So then you sit and make amends.

Considering the amount of work I'm loaded with, it's a MIRACLE that I can still take time out for blog posts. Miracle why? (b)cos :- (notice the mathematical reference?)

1) PROJECTS
bam
2) EVEN MORE PROJECTS
bam
3) WEEKLY TESTS
bam
4) EXAMS
bam
5) ONLINE WRITERS COURSE THING
bam
6) SAT- long registration process + stu-dying
bam
7) USUAL HOMEWORK
bam
8) EXTRA CLASS/TUITION
bam
9) INTERNSHIPS- registration & searching(?)
bam
10) EXTRA CURRICULARS
bam
11) ETC. BECAUSE THERE IS ALWAYS MORE.

So, why am I so pissed, you ask? If I haven't made it obvious with that fugly list above, I proudly declare myself a fail writer. I'll put a barf bag over my head and parade with it for the rest of my life, thank you very much.

I am pissed because I missed my bus today and haven't had breakfast even if it's been like 4 hours and I'm sitting in my cramped room with open pages all around me and at least 7 tabs open on 3 windows in my laptop and a trashcan filled with empty refills because I used up all my pens. *breathes* And how did I possibly miss my bus, you ask? Because I'm so terribly sleep deprived because of this work and I actually dream about paper-monsters even while sleeping. So obv, I woke up late. See? There is always a reason.

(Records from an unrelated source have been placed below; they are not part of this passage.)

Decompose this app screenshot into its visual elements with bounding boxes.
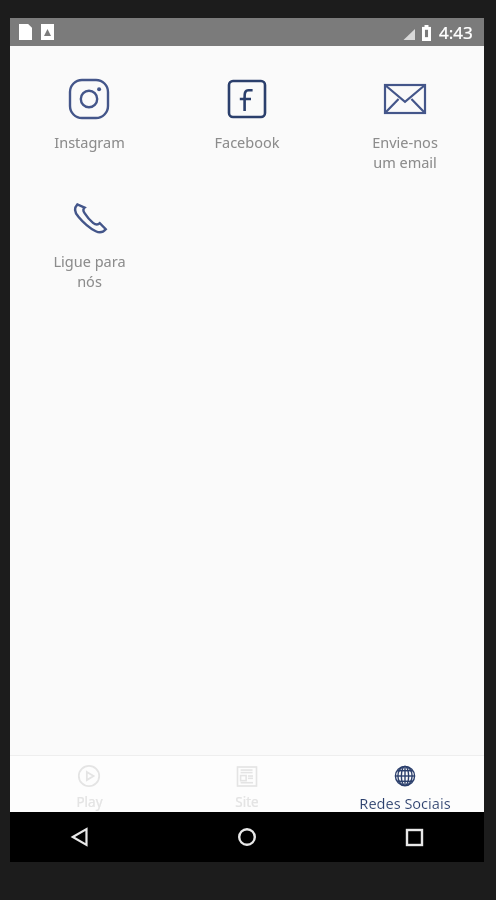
staticText: Envie-nos um email [372, 132, 438, 173]
button[interactable]: Site [168, 756, 326, 812]
button[interactable]: Play [10, 756, 168, 812]
button[interactable]: Facebook [168, 70, 326, 158]
staticText: Redes Sociais [359, 793, 451, 812]
button[interactable]: Back [58, 815, 102, 859]
staticText: Site [235, 793, 259, 811]
button[interactable]: Redes Sociais [326, 756, 484, 812]
button[interactable]: Home [225, 815, 269, 859]
staticText: 4:43 [439, 21, 473, 44]
button[interactable]: Envie-nos um email [326, 70, 484, 179]
button[interactable]: Ligue para nós [10, 189, 168, 298]
staticText: Play [76, 793, 103, 811]
button[interactable]: Instagram [10, 70, 168, 158]
staticText: Ligue para nós [53, 251, 126, 292]
button[interactable]: Recent apps [392, 815, 436, 859]
staticText: Instagram [54, 132, 125, 152]
staticText: Facebook [214, 132, 280, 152]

And if you are a damned sciencee, shaking your head like a piranha on drugs, I'd advice you to wear a helmet before I shove an actual piranha down your throat.

..which brings me to my topic for today..

SCIENCE AND HUMANITIES (AND ALSO COMMERCE) ARE DIFFERENT THINGS.

When you step into the world of juniors and seniors wearing brand new Prada heels, you realize it's too hard to walk on them and trip off your high horse on the first day. I know I use too many metaphors, but I'm sure you can understand. But 11th grade is still fine. After a while, you get used to all those Humanities vs. Science jokes (Humanities is the manual labor of 11th grade), and Commerce just sits there in the good ol' neutrality. But when 12th grade arrives, you get a taste of reality. Unless you're charming and organized and actually have a planned path ahead, you become an average. And trust me, when you want a scholarship, you can't be an average. So you put aside your science/humies woes and start doing stuff.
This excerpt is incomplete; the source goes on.